18 to Party
2020, NR, 80 min. Directed by Jeffrey Roda. Starring Enzo Cellucci, Alivia Clark, Ashling Doyle, Tanner Flood, James Freedson-Jackson, Oliver Gifford, Nolan Lyons, Sam McCarthy, Ivy Miller, Taylor Richardson, Erich Schuett.
REVIEWED By Selome Hailu, Fri., Nov. 6, 2020
“Do any of our parents know we’re here?”
Spoiler alert: they don’t. Jeffrey Roda’s directorial debut is almost an origin story, a peek into the factory of Generation X’s disaffection. Misunderstood by their families, 18 to Party’s latchkey kids search for answers in each other. The stakes never reach the heights they could, but the angsty confusion of the youthful ensemble remains a welcome constant.
The film documents the plight of nine 8th graders in a nightclub parking lot, anxious to get into their first party.

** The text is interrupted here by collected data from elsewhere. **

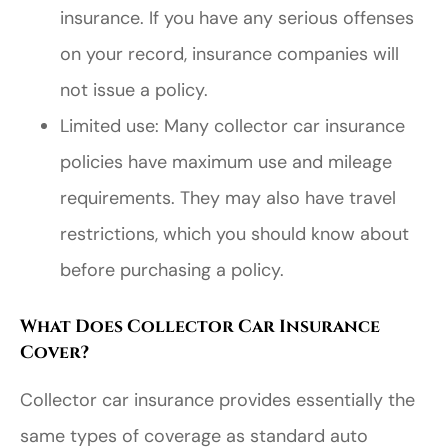
insurance. If you have any serious offenses
on your record, insurance companies will
not issue a policy.
Limited use: Many collector car insurance
policies have maximum use and mileage
requirements. They may also have travel
restrictions, which you should know about
before purchasing a policy.
What Does Collector Car Insurance
Cover?
Collector car insurance provides essentially the
same types of coverage as standard auto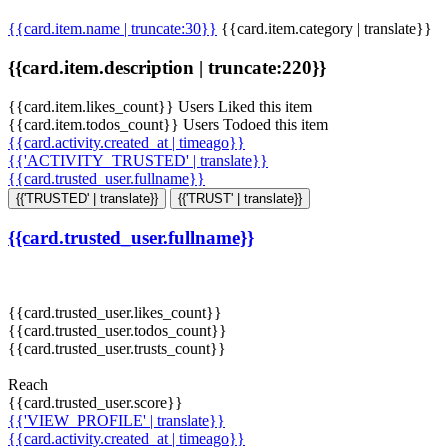
{{card.item.name | truncate:30}}
{{card.item.category | translate}}
{{card.item.description | truncate:220}}
{{card.item.likes_count}} Users Liked this item
{{card.item.todos_count}} Users Todoed this item
{{card.activity.created_at | timeago}}
{{'ACTIVITY_TRUSTED' | translate}}
{{card.trusted_user.fullname}}
{{'TRUSTED' | translate}}
{{'TRUST' | translate}}
{{card.trusted_user.fullname}}
{{card.trusted_user.likes_count}}
{{card.trusted_user.todos_count}}
{{card.trusted_user.trusts_count}}
Reach
{{card.trusted_user.score}}
{{'VIEW_PROFILE' | translate}}
{{card.activity.created_at | timeago}}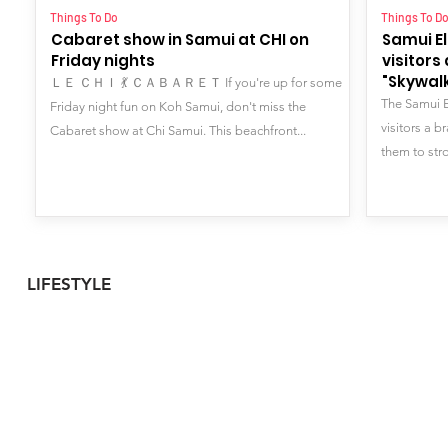
Things To Do
Things To D
Cabaret show in Samui at CHI on
Samui E
Friday nights
visitor
"Skywalk
ＬＥ ＣＨＩ 💃 ＣＡＢＡＲＥＴ If you're up for some
The Samui 
Friday night fun on Koh Samui, don't miss the
visitors a b
Cabaret show at Chi Samui. This beachfront...
them to stro
LIFESTYLE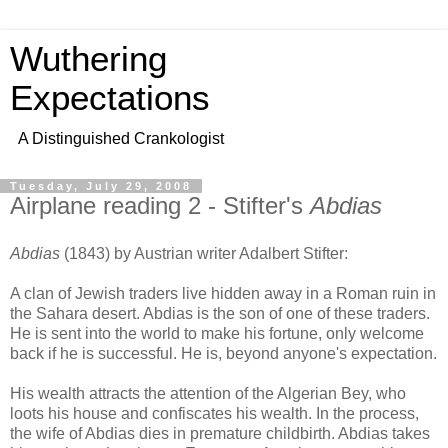
Wuthering
Expectations
A Distinguished Crankologist
Tuesday, July 29, 2008
Airplane reading 2 - Stifter's
Abdias
Abdias
(1843) by Austrian writer Adalbert Stifter:
A clan of Jewish traders live hidden away in a Roman ruin in
the Sahara desert. Abdias is the son of one of these traders.
He is sent into the world to make his fortune, only welcome
back if he is successful. He is, beyond anyone's expectation.
His wealth attracts the attention of the Algerian Bey, who
loots his house and confiscates his wealth. In the process,
the wife of Abdias dies in premature childbirth. Abdias takes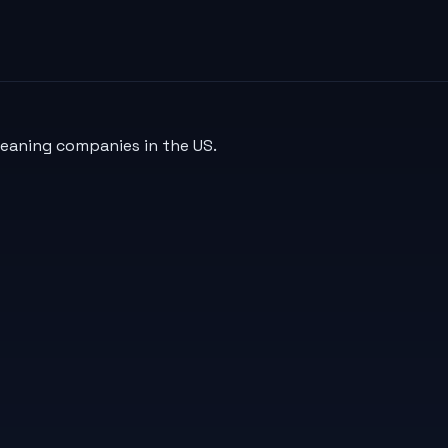
leaning companies in the US.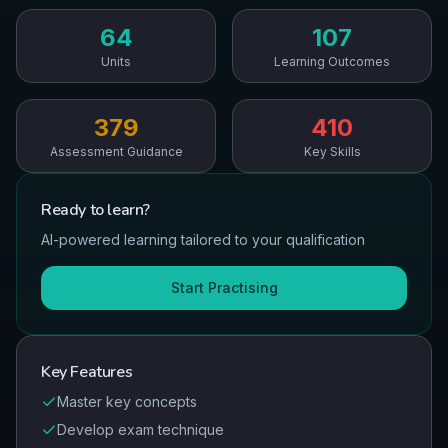
64
107
Units
Learning Outcomes
379
410
Assessment Guidance
Key Skills
Ready to
learn
?
AI-powered learning tailored to your qualification
Start Practising
Key Features
Master key concepts
Develop exam technique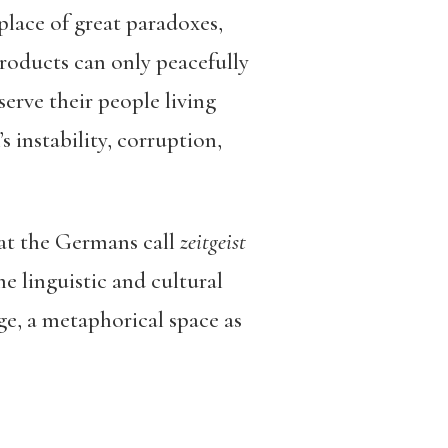
place of great paradoxes,
roducts can only peacefully
serve their people living
 instability, corruption,
hat the Germans call
zeitgeist
me linguistic and cultural
age, a metaphorical space as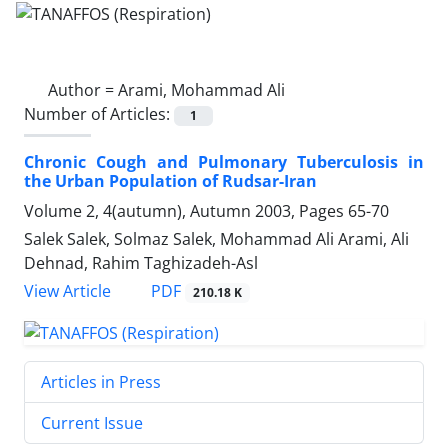
Author =
Arami, Mohammad Ali
Number of Articles:
1
Chronic Cough and Pulmonary Tuberculosis in
the Urban Population of Rudsar-Iran
Volume 2, 4(autumn), Autumn 2003, Pages
65-70
Salek Salek, Solmaz Salek, Mohammad Ali Arami, Ali
Dehnad, Rahim Taghizadeh-Asl
PDF
View Article
210.18 K
Articles in Press
Current Issue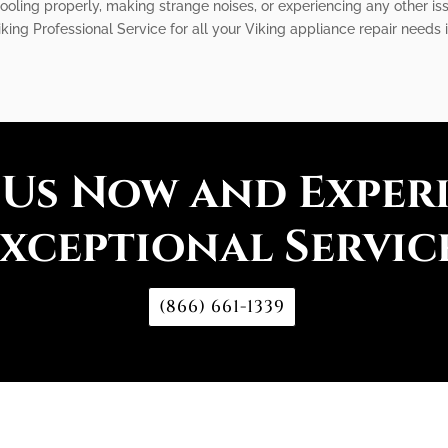
 cooling properly, making strange noises, or experiencing any other is
iking Professional Service for all your Viking appliance repair needs 
 Us Now and Exper
xceptional Servic
(866) 661-1339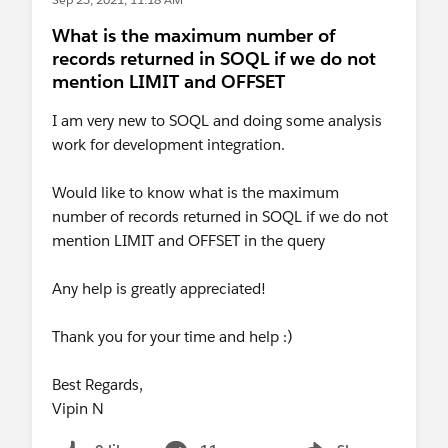
What is the maximum number of
records returned in SOQL if we do not
mention LIMIT and OFFSET
I am very new to SOQL and doing some analysis
work for development integration.
Would like to know what is the maximum
number of records returned in SOQL if we do not
mention LIMIT and OFFSET in the query
Any help is greatly appreciated!
Thank you for your time and help :)
Best Regards,
Vipin N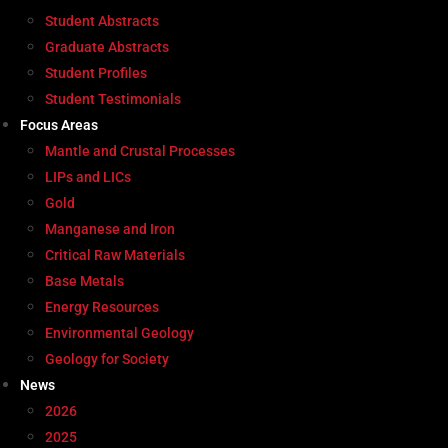
Student Abstracts
Graduate Abstracts
Student Profiles
Student Testimonials
Focus Areas
Mantle and Crustal Processes
LIPs and LICs
Gold
Manganese and Iron
Critical Raw Materials
Base Metals
Energy Resources
Environmental Geology
Geology for Society
News
2026
2025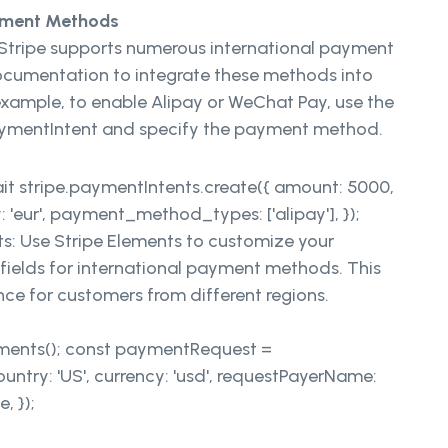
ayment Methods
Stripe supports numerous international payment
ocumentation to integrate these methods into
example, to enable Alipay or WeChat Pay, use the
PaymentIntent and specify the payment method.
t stripe.paymentIntents.create({ amount: 5000,
 'eur', payment_method_types: ['alipay'], });
: Use Stripe Elements to customize your
ields for international payment methods. This
ce for customers from different regions.
ements(); const paymentRequest =
ntry: 'US', currency: 'usd', requestPayerName:
, });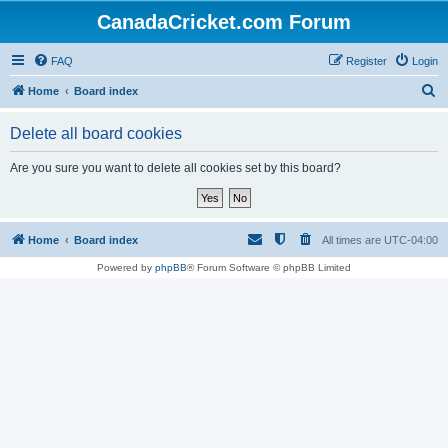
CanadaCricket.com Forum
FAQ
Register
Login
S
Home
Board index
e
Delete all board cookies
a
r
Are you sure you want to delete all cookies set by this board?
c
h
Home
Board index
All times are
UTC-04:00
Powered by
phpBB
® Forum Software © phpBB Limited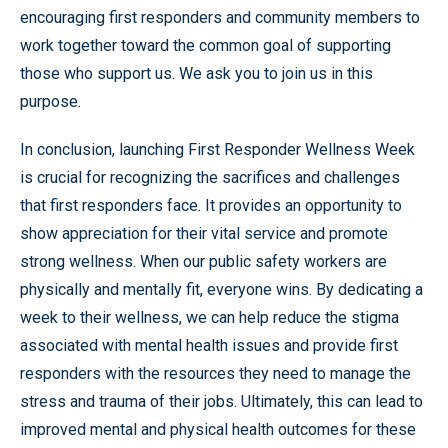
encouraging first responders and community members to
work together toward the common goal of supporting
those who support us. We ask you to join us in this
purpose.
In conclusion, launching First Responder Wellness Week
is crucial for recognizing the sacrifices and challenges
that first responders face. It provides an opportunity to
show appreciation for their vital service and promote
strong wellness. When our public safety workers are
physically and mentally fit, everyone wins. By dedicating a
week to their wellness, we can help reduce the stigma
associated with mental health issues and provide first
responders with the resources they need to manage the
stress and trauma of their jobs. Ultimately, this can lead to
improved mental and physical health outcomes for these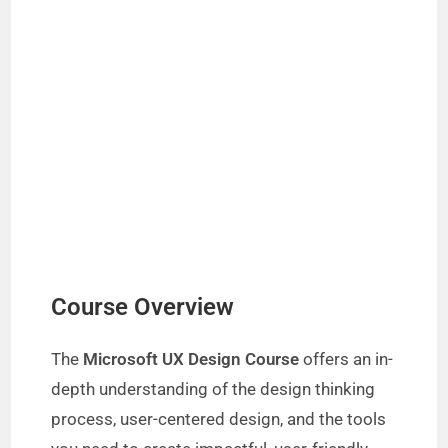
Course Overview
The
Microsoft UX Design Course
offers an in-
depth understanding of the design thinking
process, user-centered design, and the tools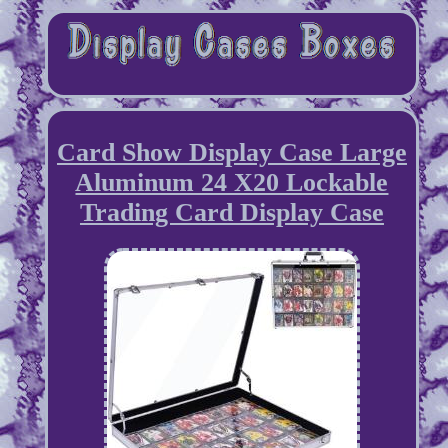
Card Show Display Case Large
Aluminum 24 X20 Lockable
Trading Card Display Case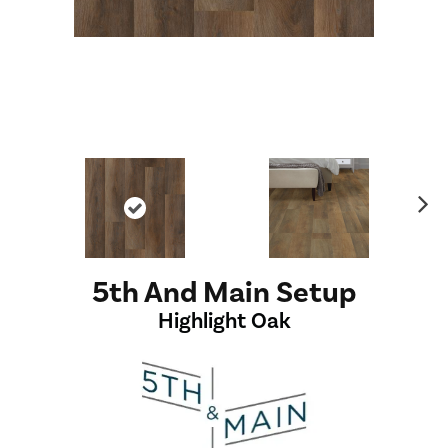
Ne
xt
5th And Main Setup
Highlight Oak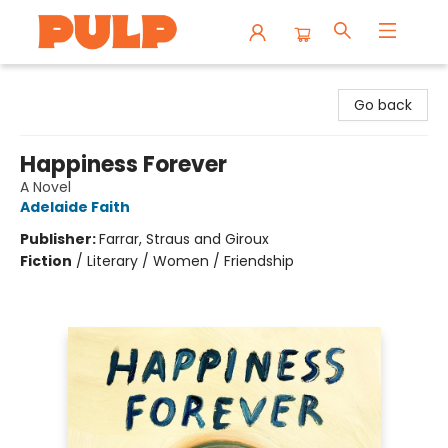
Librairie Pulp Books & Cafe
Go back
Happiness Forever
A Novel
Adelaide Faith
Publisher:
Farrar, Straus and Giroux
Fiction
/
Literary / Women / Friendship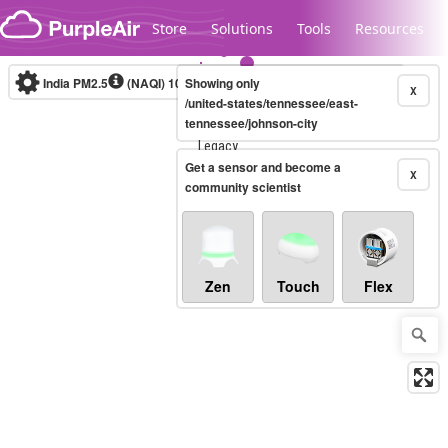
Skip to content
Store
Solutions
Tools
Resources
India PM2.5
(NAQI)
10-minute
Showing only
X
/united-states/tennessee/east-
tennessee/johnson-city
Legacy...
Get a sensor and become a
X
community scientist
Zen
Touch
Flex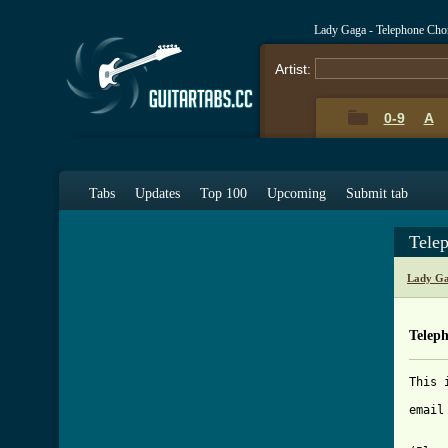
Lady Gaga - Telephone Cho
Artist:
0-9
A
Tabs
Updates
Top 100
Upcoming
Submit tab
Tele
Lady Ga
Telep
This 
email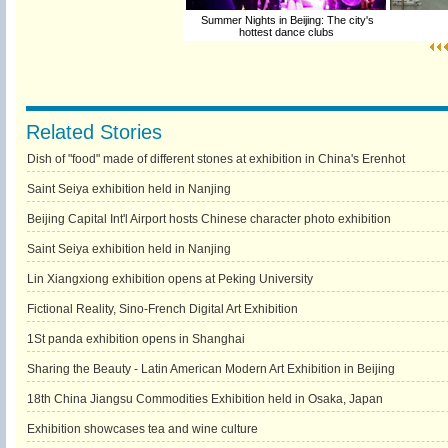
Summer Nights in Beijing: The city's
hottest dance clubs
Related Stories
Dish of "food" made of different stones at exhibition in China's Erenhot
Saint Seiya exhibition held in Nanjing
Beijing Capital Int'l Airport hosts Chinese character photo exhibition
Saint Seiya exhibition held in Nanjing
Lin Xiangxiong exhibition opens at Peking University
Fictional Reality, Sino-French Digital Art Exhibition
1St panda exhibition opens in Shanghai
Sharing the Beauty - Latin American Modern Art Exhibition in Beijing
18th China Jiangsu Commodities Exhibition held in Osaka, Japan
Exhibition showcases tea and wine culture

The opening shot reads like a John Hughes movie poster come alive, the camera sweeping through a horde of too-cool, denim-clad high schoolers, before we find our pubescent protagonists at the back of the line. They regurgitate their parents’ cynicism about Reagan and Russia, masking fears about their own insignificance and pondering if 8th grade really matters. The muted color palette brightens as the night darkens, like these middle schoolers have already pinned all their last hopes on the promise of one good night.
Ultimately, 18 to Party can’t commit to being either a slice-of-life character story or a plot-driven dramedy. Roda’s direction leans on angst more than his screenplay calls for. The Linklater-esque dialogue loses its effect when delivered at such a frenetic pace, undermining jokes that could have been laugh-out-loud funny. And when an intense climax arrives in the last act, the story isn’t far enough along to sustain much emotional payoff.
Strong performances across the board do manage to rescue the film’s heart and sense of humor. Standouts include Flood as Shelby, Richardson as Missy, and Freedson-Jackson as Lanky, each demonstrating the emotional restraint of actors beyond their years. It’s no coincidence that these are also the characters with the clearest backstories. With only an 80-minute runtime, 18 to Party certainly could have lost a character or three to further develop those left with loose ends. Still, the tight tableaus of Roda’s blocking give each of the nine kids a place on the screen (and among the memories of anyone who grew up in American public schools).
All markers of a first-time director are present here – 18 to Party needed more scrupulous eyes, but bears the palpable excitement of a new voice. It’s worth the watch for indie lovers and coming-of-age aficionados, with just enough moments of true clarity to expect a more mature, balanced appeal in Roda’s future.
18 to Party is available now on Alamo on Demand, and arrives on VOD Dec. 1.